- INPUT DATA
============

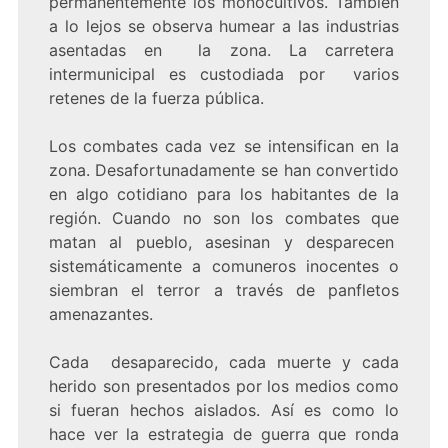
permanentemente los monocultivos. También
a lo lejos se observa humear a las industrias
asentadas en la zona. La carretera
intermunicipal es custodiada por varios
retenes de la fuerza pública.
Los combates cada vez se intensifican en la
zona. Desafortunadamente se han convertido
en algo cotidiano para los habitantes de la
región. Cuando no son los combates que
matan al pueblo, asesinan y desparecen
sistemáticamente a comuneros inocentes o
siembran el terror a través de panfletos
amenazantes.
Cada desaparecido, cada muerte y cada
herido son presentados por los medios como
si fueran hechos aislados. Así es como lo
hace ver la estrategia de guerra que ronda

============

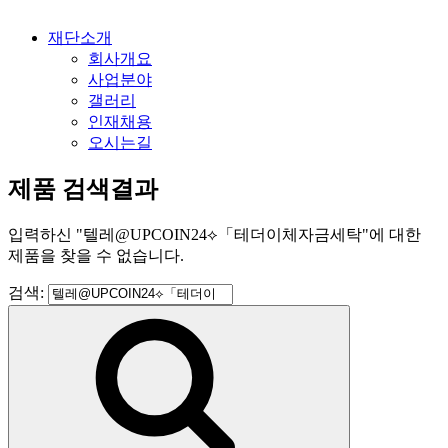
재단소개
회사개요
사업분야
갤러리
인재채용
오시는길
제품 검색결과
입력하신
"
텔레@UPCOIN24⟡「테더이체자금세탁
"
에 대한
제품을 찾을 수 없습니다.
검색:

============

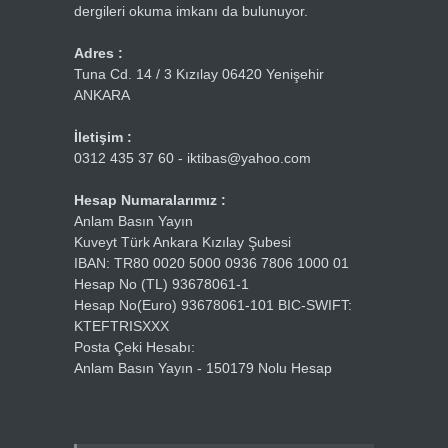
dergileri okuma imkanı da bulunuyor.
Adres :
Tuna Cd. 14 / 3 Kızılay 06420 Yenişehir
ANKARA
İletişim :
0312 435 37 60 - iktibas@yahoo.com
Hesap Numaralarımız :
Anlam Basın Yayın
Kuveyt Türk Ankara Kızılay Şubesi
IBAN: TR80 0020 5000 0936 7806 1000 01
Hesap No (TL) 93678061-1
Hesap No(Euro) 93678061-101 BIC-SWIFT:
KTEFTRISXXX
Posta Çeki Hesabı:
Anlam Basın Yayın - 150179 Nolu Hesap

============

Proceeding from the line containing "siembran el terror a través de panfletos" through the line containing "hace ver la estrategia de guerra que ronda", transcribe the lines above exactly, both end lines included.

siembran el terror a través de panfletos
amenazantes.
Cada desaparecido, cada muerte y cada
herido son presentados por los medios como
si fueran hechos aislados. Así es como lo
hace ver la estrategia de guerra que ronda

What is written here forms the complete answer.